### Work instructions
Each time a line of the listing holds "innen", copy that line.

### Records for this task

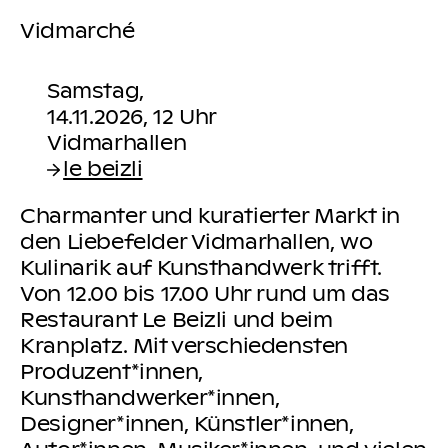
Vidmarché
Samstag,
14.11.2026, 12 Uhr
le beizli
Charmanter und kuratierter Markt in
den Liebefelder Vidmarhallen, wo
Kulinarik auf Kunsthandwerk trifft.
Von 12.00 bis 17.00 Uhr rund um das
Restaurant Le Beizli und beim
Kranplatz. Mit verschiedensten
Produzent*innen,
Kunsthandwerker*innen,
Designer*innen, Künstler*innen,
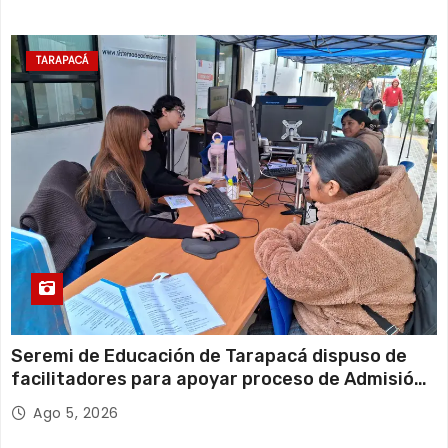
TARAPACÁ
Seremi de Educación de Tarapacá dispuso de
facilitadores para apoyar proceso de Admisión
Escolar 2027
Ago 5, 2026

### Solution to this problem
Produzent*innen,
Kunsthandwerker*innen,
Designer*innen, Künstler*innen,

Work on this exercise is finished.